Governo x Aéreas: mais pressão que ameaça

João Bosco Rabello

06 Janeiro 2014 | 11h30

Não parece ter sentido prático, mas apenas o de exercer pressão sobre o setor, a ameaça do governo de autorizar a operação de empresas aéreas estrangeiras durante a Copa do Mundo. Operações do gênero não se montam em semanas, o que não as tornam reais e possíveis a partir de uma Medida Provisória, como sustenta a chefe da Casa Civil, Gleisi Hoffmann.

Pode servir, sim, para sinalizar uma meta de médio prazo, que não tem a Copa como referência cronológica, diante da insuficiência dos serviços monopolizados por duas empresas nacionais – ambas com dificuldades de operação.

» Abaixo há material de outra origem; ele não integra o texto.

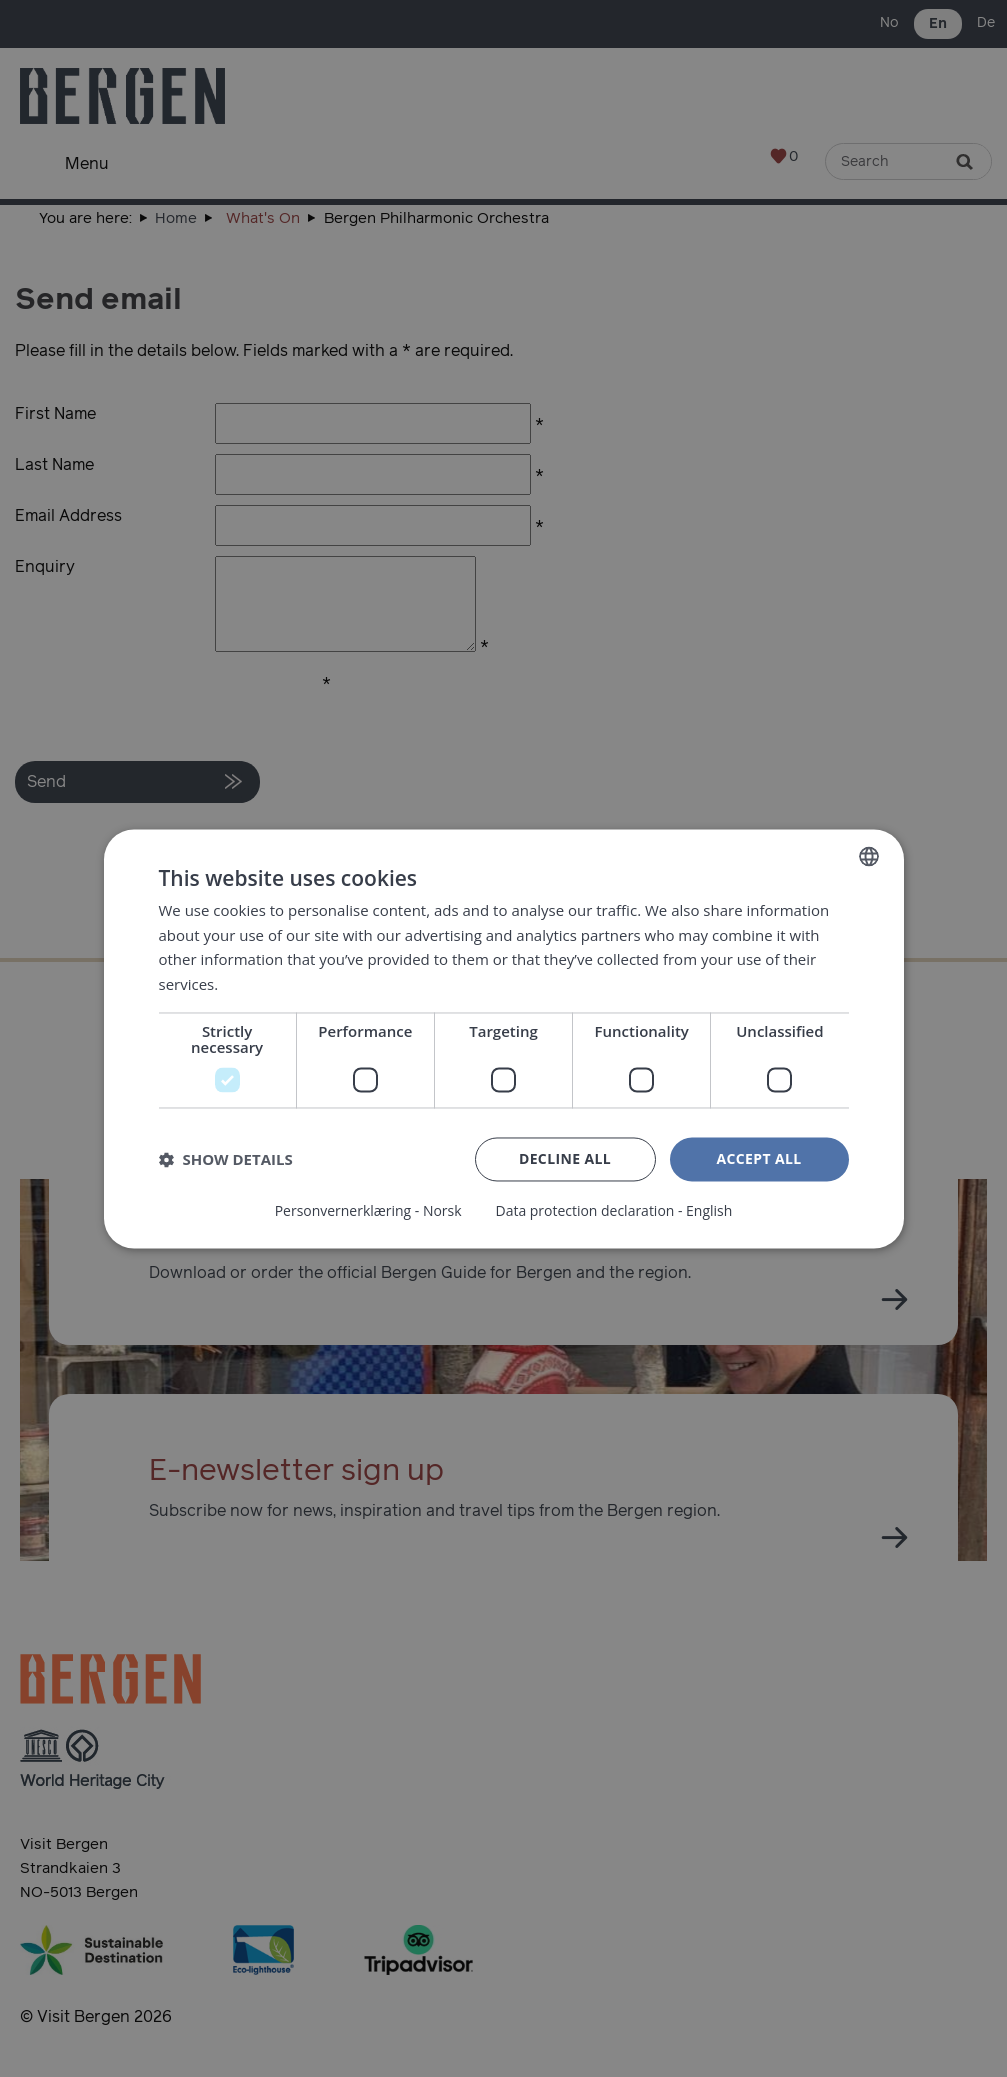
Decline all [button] (565, 1158)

É um recado do tipo “vejam o que vão fazer para não perderem adiante”.

Salta do texto da ministra como a realidade impõe gradualmente ao governo a rendição a conceitos de mercado, como a livre concorrência e a parceria privada, que já o levou à privatização dos aeroportos, que chama constrangidamente de “concessões”. Menos mal, importa menos o figurino do que o modelo.

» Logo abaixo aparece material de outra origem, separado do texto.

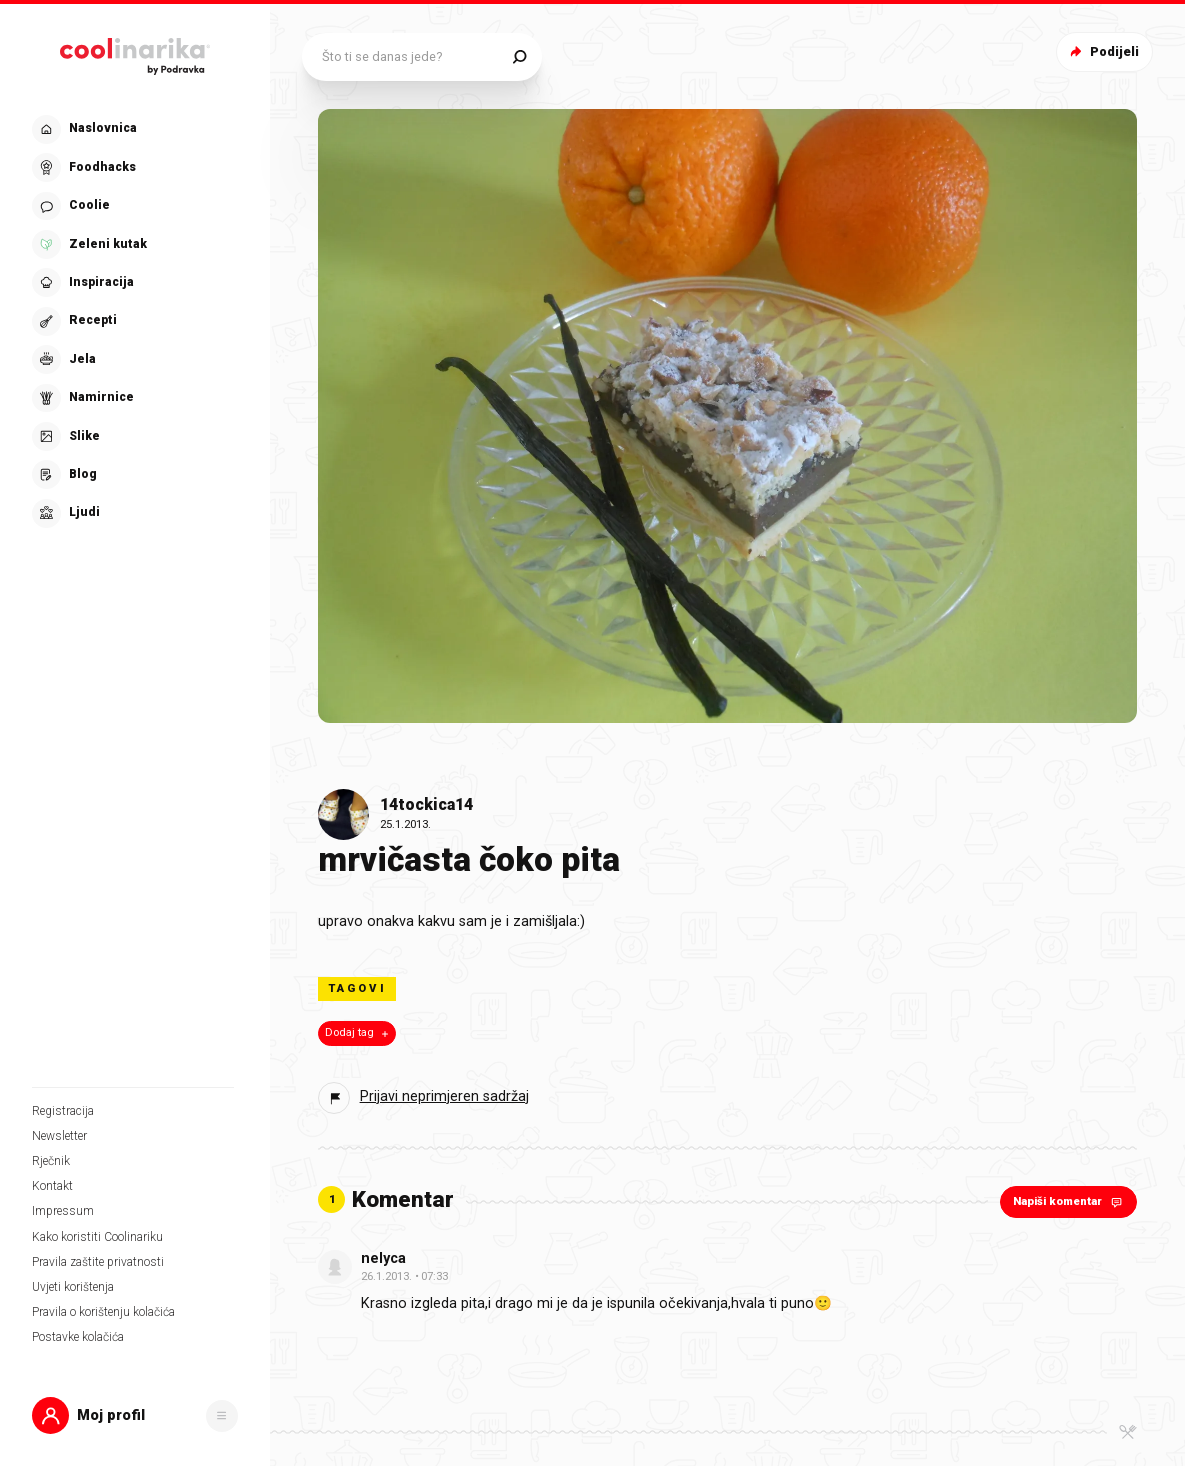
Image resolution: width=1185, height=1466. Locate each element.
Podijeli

Tomado como alerta, o aceno da ministra aumenta o desgaste das empresas nacionais junto ao público consumidor, agora submetido a preços exorbitantes, justamente quando o ganho em escala será muito maior. Parece contraditório – e é.  Os serviços das aéreas nacionais pioraram e os preços aumentaram.

O (des) critério de preços diferenciados, estabelecidos por ordem de chegada, também é algo muito estranho, nunca explicado. Como pagar três vezes mais que o passageiro ao seu lado, para receber o mesmo serviço, dentro do mesmo avião e trajeto? Para isto, bastam menos aviões que demanda, passageiros de última hora, e a decisão de  se valer  da escassez para vender mais caro.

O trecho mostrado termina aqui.